The listing is to be reproduced exactly, excluding its pictures.
----- Supplied data -----
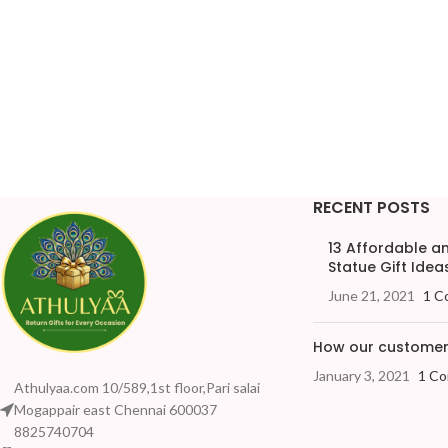
RECENT POSTS
13 Affordable 
Statue Gift Ideas
June 21, 2021
1 C
How our customers
January 3, 2021
1 C
Athulyaa.com 10/589,1st floor,Pari salai
Mogappair east Chennai 600037
8825740704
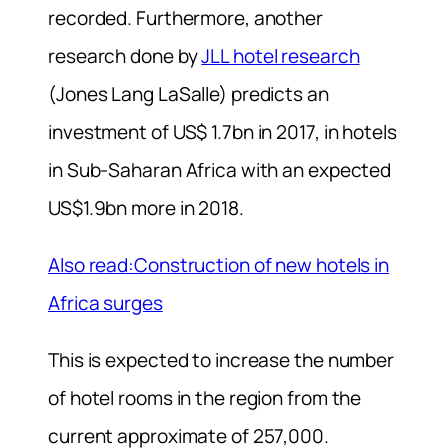
recorded. Furthermore, another
research done by
JLL hotel research
(Jones Lang LaSalle) predicts an
investment of US$ 1.7bn in 2017, in hotels
in Sub-Saharan Africa with an expected
US$1.9bn more in 2018.
Also read:Construction of new hotels in
Africa surges
This is expected to increase the number
of hotel rooms in the region from the
current approximate of 257,000.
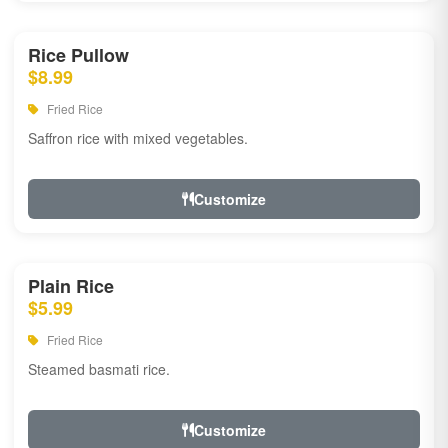
Rice Pullow
$8.99
Fried Rice
Saffron rice with mixed vegetables.
Customize
Plain Rice
$5.99
Fried Rice
Steamed basmati rice.
Customize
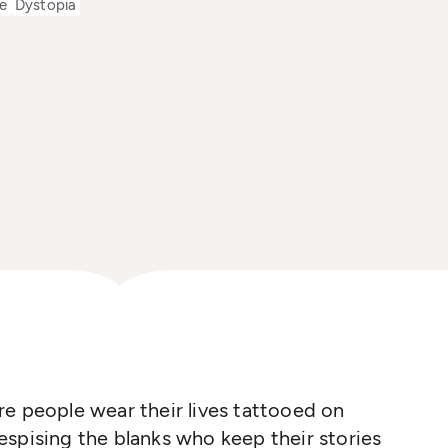
e
Dystopia
e people wear their lives tattooed on
 despising the blanks who keep their stories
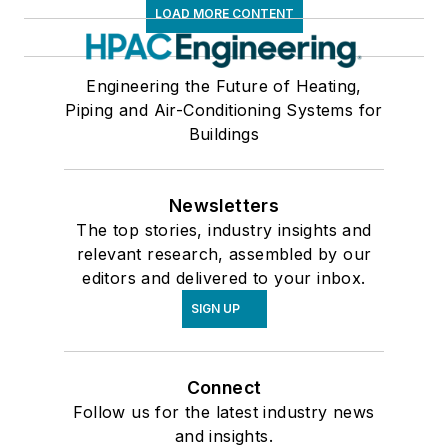
LOAD MORE CONTENT
Engineering the Future of Heating,
Piping and Air-Conditioning Systems for
Buildings
Newsletters
The top stories, industry insights and
relevant research, assembled by our
editors and delivered to your inbox.
SIGN UP
Connect
Follow us for the latest industry news
and insights.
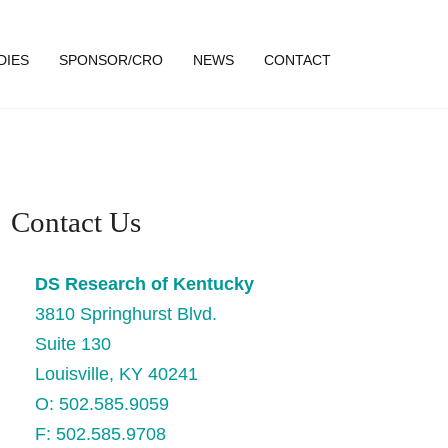
DIES
SPONSOR/CRO
NEWS
CONTACT
Contact Us
DS Research of Kentucky
3810 Springhurst Blvd.
Suite 130
Louisville, KY 40241
O: 502.585.9059
F: 502.585.9708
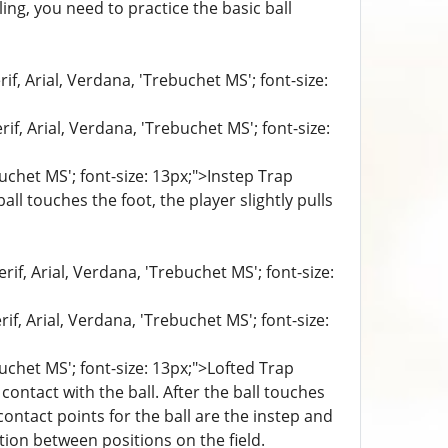
ing, you need to practice the basic ball
if, Arial, Verdana, 'Trebuchet MS'; font-size:
if, Arial, Verdana, 'Trebuchet MS'; font-size:
buchet MS'; font-size: 13px;">Instep Trap
ll touches the foot, the player slightly pulls
if, Arial, Verdana, 'Trebuchet MS'; font-size:
if, Arial, Verdana, 'Trebuchet MS'; font-size:
buchet MS'; font-size: 13px;">Lofted Trap
contact with the ball. After the ball touches
contact points for the ball are the instep and
ion between positions on the field.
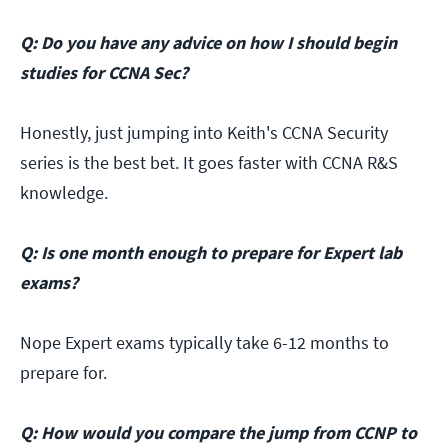
Q: Do you have any advice on how I should begin
studies for CCNA Sec?
Honestly, just jumping into Keith's CCNA Security
series is the best bet. It goes faster with CCNA R&S
knowledge.
Q: Is one month enough to prepare for Expert lab
exams?
Nope Expert exams typically take 6-12 months to
prepare for.
Q: How would you compare the jump from CCNP to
-----
**Result**:
RECENT POSTS
13 Affordable 
Statue Gift Ideas
June 21, 2021
1 C
How our customers
January 3, 2021
1 C
Athulyaa.com 10/589,1st floor,Pari salai
Mogappair east Chennai 600037
8825740704
recorded. Furthermore, another
research done by
JLL hotel research
(Jones Lang LaSalle) predicts an
investment of US$ 1.7bn in 2017, in hotels
in Sub-Saharan Africa with an expected
US$1.9bn more in 2018.
Also read:Construction of new hotels in
Africa surges
This is expected to increase the number
of hotel rooms in the region from the
current approximate of 257,000.
Rice Pullow
$8.99
Fried Rice
Saffron rice with mixed vegetables.
Customize
Plain Rice
$5.99
Fried Rice
Steamed basmati rice.
Customize
e
Dystopia
e people wear their lives tattooed on
 despising the blanks who keep their stories
LOAD MORE CONTENT
Engineering the Future of Heating,
Piping and Air-Conditioning Systems for
Buildings
Newsletters
The top stories, industry insights and
relevant research, assembled by our
editors and delivered to your inbox.
SIGN UP
Connect
Follow us for the latest industry news
and insights.
DIES
SPONSOR/CRO
NEWS
CONTACT
Contact Us
DS Research of Kentucky
3810 Springhurst Blvd.
Suite 130
Louisville, KY 40241
O: 502.585.9059
F: 502.585.9708
ing, you need to practice the basic ball
if, Arial, Verdana, 'Trebuchet MS'; font-size:
if, Arial, Verdana, 'Trebuchet MS'; font-size:
buchet MS'; font-size: 13px;">Instep Trap
ll touches the foot, the player slightly pulls
if, Arial, Verdana, 'Trebuchet MS'; font-size:
if, Arial, Verdana, 'Trebuchet MS'; font-size:
buchet MS'; font-size: 13px;">Lofted Trap
contact with the ball. After the ball touches
contact points for the ball are the instep and
ion between positions on the field.
Q: Do you have any advice on how I should begin
studies for CCNA Sec?
Honestly, just jumping into Keith's CCNA Security
series is the best bet. It goes faster with CCNA R&S
knowledge.
Q: Is one month enough to prepare for Expert lab
exams?
Nope Expert exams typically take 6-12 months to
prepare for.
Q: How would you compare the jump from CCNP to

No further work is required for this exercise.